Do the “Hug your best friend” exercise. Wrap your arms around yourself and rotate to one side, stretching as far as you can comfortably go. Hold for 10 seconds and reverse. Repeat two or three times.
Be aware of your body technique, form and posture while gardening. Kneel, don’t bend, and alternate your stance and movements frequently.

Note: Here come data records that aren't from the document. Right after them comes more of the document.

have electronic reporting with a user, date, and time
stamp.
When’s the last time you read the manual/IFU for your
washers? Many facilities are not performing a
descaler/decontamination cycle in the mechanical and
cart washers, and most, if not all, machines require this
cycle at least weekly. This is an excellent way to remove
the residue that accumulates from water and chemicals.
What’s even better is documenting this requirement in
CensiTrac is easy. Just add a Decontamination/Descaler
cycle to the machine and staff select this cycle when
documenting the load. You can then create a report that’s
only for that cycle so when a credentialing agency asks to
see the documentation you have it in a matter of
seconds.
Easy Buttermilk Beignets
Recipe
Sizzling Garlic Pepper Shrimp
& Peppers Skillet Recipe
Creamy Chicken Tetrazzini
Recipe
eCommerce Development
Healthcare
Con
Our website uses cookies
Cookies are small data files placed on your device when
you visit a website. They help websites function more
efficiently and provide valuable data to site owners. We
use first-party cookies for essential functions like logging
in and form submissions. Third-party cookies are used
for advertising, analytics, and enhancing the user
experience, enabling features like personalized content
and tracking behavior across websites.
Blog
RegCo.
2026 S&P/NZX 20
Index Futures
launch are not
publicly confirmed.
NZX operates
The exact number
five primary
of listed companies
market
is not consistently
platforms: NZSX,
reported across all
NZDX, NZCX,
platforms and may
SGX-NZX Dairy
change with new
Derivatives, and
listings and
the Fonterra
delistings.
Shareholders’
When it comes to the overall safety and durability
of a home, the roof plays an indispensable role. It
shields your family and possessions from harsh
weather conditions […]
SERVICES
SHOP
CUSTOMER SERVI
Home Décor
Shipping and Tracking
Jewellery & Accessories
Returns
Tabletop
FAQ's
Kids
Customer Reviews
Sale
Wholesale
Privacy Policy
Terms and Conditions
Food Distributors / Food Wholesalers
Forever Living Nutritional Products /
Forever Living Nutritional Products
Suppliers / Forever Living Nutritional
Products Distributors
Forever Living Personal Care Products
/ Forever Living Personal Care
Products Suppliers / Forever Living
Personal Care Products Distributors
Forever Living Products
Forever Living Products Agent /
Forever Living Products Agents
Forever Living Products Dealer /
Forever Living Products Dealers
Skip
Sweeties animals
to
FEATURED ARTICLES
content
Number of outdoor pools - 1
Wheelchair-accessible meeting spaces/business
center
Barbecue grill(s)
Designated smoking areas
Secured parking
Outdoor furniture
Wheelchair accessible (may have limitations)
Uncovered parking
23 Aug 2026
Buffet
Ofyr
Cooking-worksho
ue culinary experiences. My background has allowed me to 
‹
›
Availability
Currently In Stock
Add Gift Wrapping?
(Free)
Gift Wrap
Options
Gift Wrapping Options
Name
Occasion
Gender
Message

Remember Gardening Ergonomics
Use tools, such as shears or clippers with a spring-action, self-opening feature, to prevent strain on the muscles and joints. Make sure the tools are well-oiled to open and close easily.
When lifting potted plants or bags of mulch and dirt, bend your knees and lift straight up, keeping your back as straight as possible. Use your knees, rather than the back muscles, to lift, and avoid twisting and turning while lifting.
Sit while working or take sitting breaks to conserve energy and decrease stress on your back, knees and hips.
Don’t Ignore the Pain
If you already feel muscle aches and pains and did not complete the warm-up and cool-down stretches, there are ways to alleviate the discomfort. Apply a cold pack on the area of pain for the first 48 hours or apply a heat pack after 48 hours, and consider chiropractic care.
Spinal manipulation can help alleviate the pain due to overuse injuries and improper gardening techniques. The goal of a doctor of chiropractic is to manipulate the spine and help stimulate your body’s natural healing process.